Seasons of the Spirit ~ SeasonsFUSION

Lectionary resources for worship, faith formation, and service

Challenging Injustice | 1 Kings 21:1-21a


Copyright © Jerry Alexander

There’s an Australian film called The Castle which, at first glance, seems to be just a fun and irreverent look at a typical “blue-collar” Australian family. They are about to lose their home to the airport, which is planning to expand. Except they don’t want to go.

It is abundantly clear that the house they don’t want to leave does not have a lot going for it. It’s next to the airport for starters, and modest, to put it mildly.
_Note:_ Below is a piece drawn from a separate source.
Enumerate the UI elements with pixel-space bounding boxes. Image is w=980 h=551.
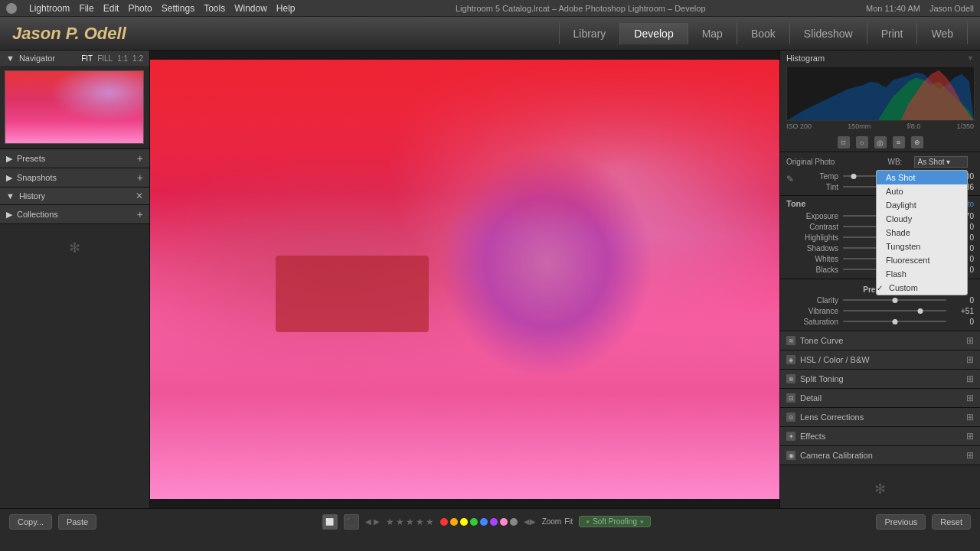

But there’s more to it than that.

That house, with its hole in the roof, and rather tacky patio, and dogs in the backyard, is the family’s home. Their memories are here. Their stories live in the walls of this house. It is the place the incarcerated son longs to return to. It is their home.

That ultimately is what saves the house for them. When they are in the High Court of Australia the argument is put forward that the government has the right to acquire a house, and pay fair compensation for it. But no one can put a price on a home, and thus the government can acquire a house, but not a home.

Loosely veiled just beneath the surface is the larger issue of aboriginal land claims. In Australia, as in many other immigrant nations such as Canada and the United States, battles over land rights are still far from resolved. Much of it has to do with the fact that the immigrants wanted the land for what they saw it could give them – but first nations people saw in it story, and memory, and life. You cannot put a price on it.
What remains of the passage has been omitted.